**TASK TO COMPLETE:**
Only a slice of the listing below is wanted. Retype the lines from the one containing "Secara umum, inovatif dapat diartika" through the one containing "mencakup upaya kreatif untuk menge", exactly, both ends included.

**INPUT FOR THIS TASK:**
== Segment start ==
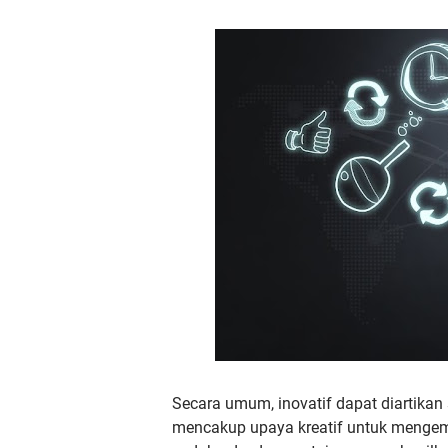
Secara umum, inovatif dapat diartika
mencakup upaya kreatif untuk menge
== Segment end ==
== Segment start ==
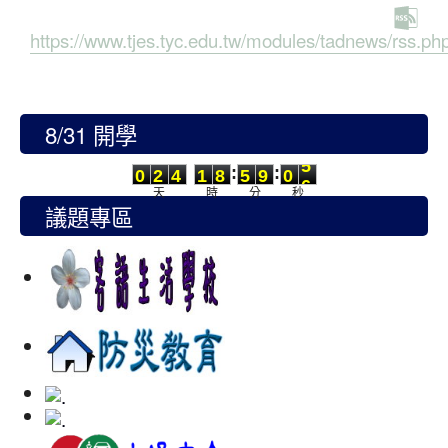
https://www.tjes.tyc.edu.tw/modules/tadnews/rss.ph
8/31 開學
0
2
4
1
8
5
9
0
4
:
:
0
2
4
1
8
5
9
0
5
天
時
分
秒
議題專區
== Segment end ==
**REPLY TO THE EXERCISE:**
Secara umum, inovatif dapat diartika
mencakup upaya kreatif untuk menge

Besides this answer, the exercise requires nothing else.